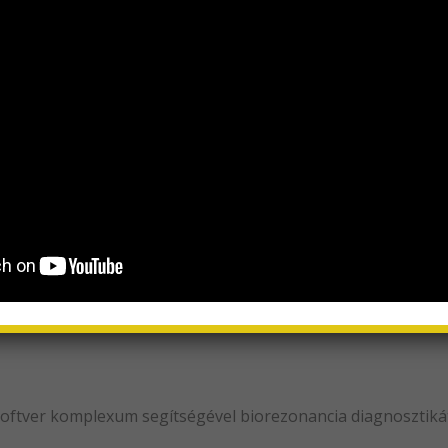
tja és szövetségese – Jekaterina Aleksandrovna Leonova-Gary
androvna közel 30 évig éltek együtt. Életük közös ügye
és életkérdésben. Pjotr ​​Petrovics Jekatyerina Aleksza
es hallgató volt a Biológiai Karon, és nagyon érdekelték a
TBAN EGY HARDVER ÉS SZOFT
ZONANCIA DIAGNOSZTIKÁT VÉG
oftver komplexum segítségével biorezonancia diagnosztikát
____________________
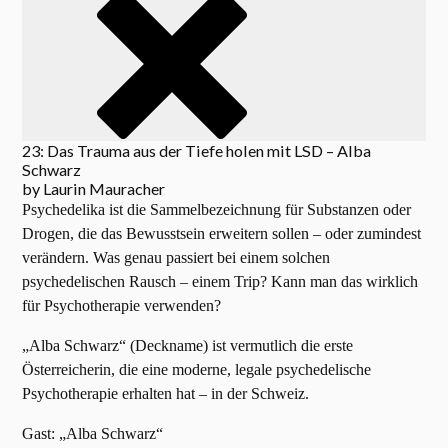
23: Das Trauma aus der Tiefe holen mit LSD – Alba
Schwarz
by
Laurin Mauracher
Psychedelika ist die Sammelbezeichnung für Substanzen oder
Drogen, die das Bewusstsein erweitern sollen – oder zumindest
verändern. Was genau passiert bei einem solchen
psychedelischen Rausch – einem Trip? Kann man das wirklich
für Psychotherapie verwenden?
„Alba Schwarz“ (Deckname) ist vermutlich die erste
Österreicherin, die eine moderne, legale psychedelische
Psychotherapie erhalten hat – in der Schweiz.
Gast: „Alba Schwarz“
____________________
▶ [Task instructions]
Which lines above contain the word "Alba"? Show each of them.

▶ [Finished exercise]
23: Das Trauma aus der Tiefe holen mit LSD – Alba
„Alba Schwarz“ (Deckname) ist vermutlich die erste
Gast: „Alba Schwarz“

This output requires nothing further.